Hassasiyetler konusunda çok fazla betimlenmesi gerekmeyen bir karakterdir pulcu.Artılarıyla eksileriyle kendi içinde yaşayan birisi.Tıpkı hayatın orgazm sahnelerinden araklanan replikleri gibi şaşırtıcıdır bazen bazen ise sahneye çıktığında orgazm olamamaktan yakınır.Farklılıkları kabulenmek zorunluluğu içerisinde yaşamını sürdürür bazen kızar bazen sinirlenir ama içinde tutar genelde site yapısına uygun söylemlerdir sebebi.

En çok canını sıkan şey yalnızlıktır.Bunu anlatış biçimi abartılı bir şekildedir bazen sırf birileri gülsün mutlu olsun diye.bazende harbiden tak etmişcesine söverek çıkartır acısını bir güvercin mesajıyla.Uyum sorunu yaşamaz fakat eskinin vermiş olduğu bir çekingenlik yinede mevcuttur bünyesinde.hep kendini aşmak isteyen fakat sınırlarda tıkanan bir yapısı vardır.

arkadaşlığından söz etmek gereksizdir.gençliğin sıcakkanlılığı ve ağzı vardır onun yapısında.istemesede etkilenir insan ondan.

şimdi soruyorum size ey kız milleti bu betimlenin karakteri yalnız ve sizlerden şefkat beklemektedir.ondan mahrum etmeyin kendinizi.

çocuktuk oysaki

gözlüklü bir masal kahramanı gibi ikinci plandaydım hep hayatımın anlattığı masallarda. belki nefessiz kalışımın anahtarıydı bu masallar da anlatılanlar. soluk benizli derlerdi benim için. barış çubukları çadırlar ve atlar vardır hayalini kurduğum yerde ve bir de kartal tüyleri. ne kadar sahiciymişim oysaki çocukluğumda.

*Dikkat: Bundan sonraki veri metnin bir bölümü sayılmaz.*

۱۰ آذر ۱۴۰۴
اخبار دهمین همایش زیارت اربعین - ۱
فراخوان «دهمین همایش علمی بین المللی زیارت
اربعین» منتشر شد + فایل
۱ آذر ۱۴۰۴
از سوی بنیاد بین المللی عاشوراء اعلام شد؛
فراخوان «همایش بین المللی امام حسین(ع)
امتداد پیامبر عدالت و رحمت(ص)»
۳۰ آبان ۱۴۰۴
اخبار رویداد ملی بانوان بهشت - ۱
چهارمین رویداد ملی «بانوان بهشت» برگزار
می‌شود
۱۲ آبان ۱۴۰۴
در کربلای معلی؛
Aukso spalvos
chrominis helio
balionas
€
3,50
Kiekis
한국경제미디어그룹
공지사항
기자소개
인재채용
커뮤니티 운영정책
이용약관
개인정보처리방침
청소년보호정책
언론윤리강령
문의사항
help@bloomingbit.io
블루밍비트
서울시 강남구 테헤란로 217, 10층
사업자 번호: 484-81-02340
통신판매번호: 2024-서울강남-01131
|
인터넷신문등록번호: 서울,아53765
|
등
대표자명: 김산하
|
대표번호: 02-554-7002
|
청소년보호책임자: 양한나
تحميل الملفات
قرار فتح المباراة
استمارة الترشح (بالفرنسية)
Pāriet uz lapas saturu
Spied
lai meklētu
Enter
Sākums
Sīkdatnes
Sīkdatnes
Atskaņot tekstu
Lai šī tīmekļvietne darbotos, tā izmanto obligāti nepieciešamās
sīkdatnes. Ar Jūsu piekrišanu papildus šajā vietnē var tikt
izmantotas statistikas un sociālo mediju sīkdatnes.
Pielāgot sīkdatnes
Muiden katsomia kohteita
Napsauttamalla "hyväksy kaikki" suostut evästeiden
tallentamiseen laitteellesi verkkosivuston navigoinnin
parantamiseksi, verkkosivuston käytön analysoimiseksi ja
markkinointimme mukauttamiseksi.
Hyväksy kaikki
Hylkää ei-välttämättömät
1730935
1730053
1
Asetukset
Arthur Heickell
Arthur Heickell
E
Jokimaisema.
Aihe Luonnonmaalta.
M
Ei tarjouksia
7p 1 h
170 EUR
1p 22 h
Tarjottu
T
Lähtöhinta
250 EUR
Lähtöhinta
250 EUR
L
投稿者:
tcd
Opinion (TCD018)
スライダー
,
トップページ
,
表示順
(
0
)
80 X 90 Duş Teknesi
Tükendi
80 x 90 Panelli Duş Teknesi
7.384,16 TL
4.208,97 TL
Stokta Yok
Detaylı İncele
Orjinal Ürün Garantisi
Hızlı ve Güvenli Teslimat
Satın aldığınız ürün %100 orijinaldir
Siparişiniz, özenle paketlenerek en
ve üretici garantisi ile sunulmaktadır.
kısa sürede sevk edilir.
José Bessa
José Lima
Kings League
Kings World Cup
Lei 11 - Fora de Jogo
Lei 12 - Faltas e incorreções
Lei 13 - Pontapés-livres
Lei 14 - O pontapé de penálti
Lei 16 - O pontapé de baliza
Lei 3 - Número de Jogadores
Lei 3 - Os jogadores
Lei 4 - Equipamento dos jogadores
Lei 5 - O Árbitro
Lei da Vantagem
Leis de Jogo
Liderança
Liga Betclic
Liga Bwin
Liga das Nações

ben kendimi bildiğimden beri içimdeki o kötülüğü hep bulmak istedim oysaki. kimse buna neden göstermese de insanların kırılmalarını engelleyen bir yapısı olduğundan hep haberdardım. bu sebeple olsa gerek çocukluğumun kırılgan yapısından kurtulmak istedim. ağlayan o ufak çocuğu güçlendirmek ağlamamasını sağlamak için karar vermiştim o ufak aklımla. ama o çocuk ben değildim hiçbir zaman.

gökyüzü çekici gelmişti hep bana ergenliğimin aşklarını anlatmak istediğimde. iyi bir sırdaş olabileceği gelmişti aklıma ama bilmiyordum ki dilsiz sağırmış yıldızlar. birgün gökyüzüne beni dinlermişcesine bakarken bir kaç tane çocuk benim baktığım yıldızların onlara ait olduğunu söyleyince sustum anlatmadım sırlarımı bir daha asla. sonra anladım neden her yıldız kaydığında bir çocuk ölüyor dendiğini. ne varsa masumiyet namına içinde taşıdığı o yıldızla beraber son buluyordu. belki de yıldızlar iyi birer yoldaştılar ama asla ben öğrenemedim, sustular hep ben gelince.

oynadığımız oyunlar sahiciydi bize göre. çocukluğumunun oyunları çocukluğum kadar güzeldi. ve masumdular ne kadar büyüyünce altında piçlik arasakta. doktorculuk iyileştirmek içindi her zaman, evcilik örnekti gözümüzde anne olmanın baba olmanın örneği. peki sonra neler oldu.

yavaş yavaş içimize işleyen bir ihanet zinciri bağladı masumiyetimizi. o çocuk ağlamaz oldu nedense ama içi hala buruktu. daha fazla acı çekiyordu şimdi ama ağlamıyordu nedense. eskiden bir yerime taş gelse hüngür hüngür ağlayan bir çocuktum oysaki şimdi ise fiziksel acı veren hiç bir şey ağlatamıyordu beni. sonra anladım fiziğin her zaman geçerli olmadığını.

“çocuktun, ama büyüdün artık” dediler. ben demedim hep artık büyüdüğünü kabullenenler dedi bana. ben aslında hiç büyümek istemedim beni onlar büyüttüler.